Both described Winooski as a vibrant, growing city at a juncture — which each say they are uniquely positioned to help navigate.
Covey, the chief of staff for Secretary of State Jim Condos, said he'd bring his state government experience to the mayor's job. His Montpelier connections would prove helpful for lobbying or building statewide partnerships, he said.
Covey said he'd focus on development "that doesn't break the bank" and work to slow gentrification by increasing the affordable housing stock.
Lott, who works remotely for an education nonprofit, said that as mayor she would develop a long-term plan to fund infrastructure projects. She'd include residents and local commissions in the decision-making process and encourage councilors to attend community events.

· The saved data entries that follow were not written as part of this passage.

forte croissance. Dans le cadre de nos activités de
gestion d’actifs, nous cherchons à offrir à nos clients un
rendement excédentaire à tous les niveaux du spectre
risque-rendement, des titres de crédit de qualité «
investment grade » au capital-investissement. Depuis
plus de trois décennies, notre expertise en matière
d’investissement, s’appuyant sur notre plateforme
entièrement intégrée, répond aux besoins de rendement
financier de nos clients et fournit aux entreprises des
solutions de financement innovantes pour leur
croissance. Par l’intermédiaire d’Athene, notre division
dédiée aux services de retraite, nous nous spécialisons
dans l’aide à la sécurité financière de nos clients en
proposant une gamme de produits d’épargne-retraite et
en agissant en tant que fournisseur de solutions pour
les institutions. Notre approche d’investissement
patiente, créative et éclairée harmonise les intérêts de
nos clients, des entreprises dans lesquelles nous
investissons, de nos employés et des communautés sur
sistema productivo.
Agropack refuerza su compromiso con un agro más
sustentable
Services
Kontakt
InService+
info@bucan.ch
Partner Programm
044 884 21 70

The mayor's job, Lott said, is facilitating public engagement: "I'm not coming into it saying, 'Here are the answers; here are the specific solutions,'" she said.
Race in Rutland
When David Allaire first ran for Rutland mayor in 2017, he earned national news coverage for his platform opposing incumbent Chris Louras' plan to bring 100 Syrian refugee families to the city.

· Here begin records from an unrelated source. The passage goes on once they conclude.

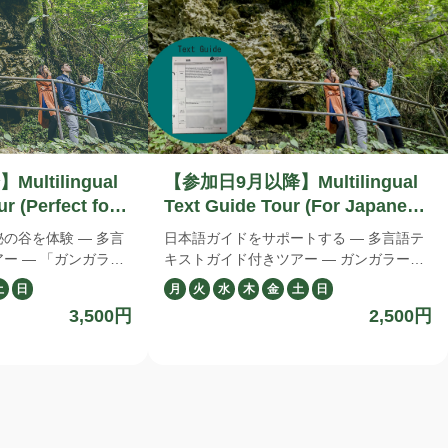
ltilingual
【参加日9月以降】Multilingual
r (Perfect for
Text Guide Tour (For Japanese
uests)
Speakers)
の谷を体験 — 多言
日本語ガイドをサポートする — 多言語テ
ガンガラー
キストガイド付きツアー — ガンガラーの
ーは日本語で実施され
谷のガイドツアーは、日本語でご案内いた
土
日
月
火
水
木
金
土
日
お客様にも安心してお
します。 こちらは、日本語の読み書きが
3,500円
2,500円
う、多言語音声ガイド
可能な海外のお客様向けに、ガイド内容を
国語）をご用意してお
補足するテキストガイドをご利用いただけ
るツアーです。 テキストガイドは日本語
り、ご自身の言語で理
の案内の流れに沿った内容となっており、
す。 この没入型ツ
ご自身のペースで確認しながらご参加いた
ーの谷の自然や歴史、
だけます。 ・日本語ガイドの内容を、簡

Two years later, Allaire is facing a challenger. This time around, he doesn't want to talk about refugees, at least not directly.
"The key points of my campaign still ring true," he said. "People are continuing to look for an administration and a mayor that are going to be open and transparent and interact with the taxpayers and citizens."

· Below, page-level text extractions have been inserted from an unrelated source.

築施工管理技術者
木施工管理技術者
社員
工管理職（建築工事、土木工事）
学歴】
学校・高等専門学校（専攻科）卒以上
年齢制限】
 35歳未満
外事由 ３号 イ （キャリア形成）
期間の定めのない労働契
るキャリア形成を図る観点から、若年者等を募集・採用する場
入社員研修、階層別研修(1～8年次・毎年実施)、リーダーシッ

That's an allusion to Louras' failure to publicly share plans about settling the Syrian families in the Marble City.
Allaire touted his work completing languishing projects, including the town pool and a new park. He vowed to move forward with economic development proposals and marketing the city to new businesses and residents.
His opponent isn't bringing up the refugee issue either. Michel Messier, a fiscal conservative, said he's running to lower property taxes and improve town roads. When Messier learned of last year's 12 percent hike in town property taxes, he jumped into the race. He's also running for town treasurer.
"No one has brought [the refugee issue] to my direct attention," he said, though the issue caused a bitter divide in the city.
Residents' main concerns? "The taxes and the condition of the roads," Messier said.
Allaire, too, said Rutland residents have moved on — partly because President Donald Trump effectively halted Louras' plan to bring the refugees.
Barre City Council candidate Sue Higby is using the funnies to garner support. The executive director of Studio Place Arts in Barre has teamed up with cartoonist Robert Brunelle to campaign with comics.
The incumbent has released three "Sue Says" strips. They justify Higby's "no" vote on a local teen center, discuss her plan for the town's vacant homes and thank city employees for their work.
"I decided that cartoons were a way to reach people with snippets of really important information that would actually be read," she said.
The second-term incumbent is facing a challenge from John Steinman, who also ran an unsuccessful campaign for the legislature last November.
The cartoons, Higby said, keep voters interested and the tone of the campaign lighthearted. "I tend not to take myself too seriously," she said.
Williston voters will decide on whether to eliminate the position of poundkeeper. But they shouldn't worry about stray dogs running wild at Taft Corners, Town Manager Rick McGuire said.
The town doesn't have a pound, and the position has been vacant for the 21 years that McGuire has worked for Williston.
The police department contracts with a private service in Colchester to pick up and shelter stray dogs. Abolishing the poundkeeper job is more bureaucratic than political, McGuire said: "It doesn't make sense to have that requirement in the town charter."
Williston voters have previously agreed to remove the posts of "inspector of lumber, shingles and wood" and "weighers of coal."
McGuire expects this measure to pass easily. But, he added, "You never know."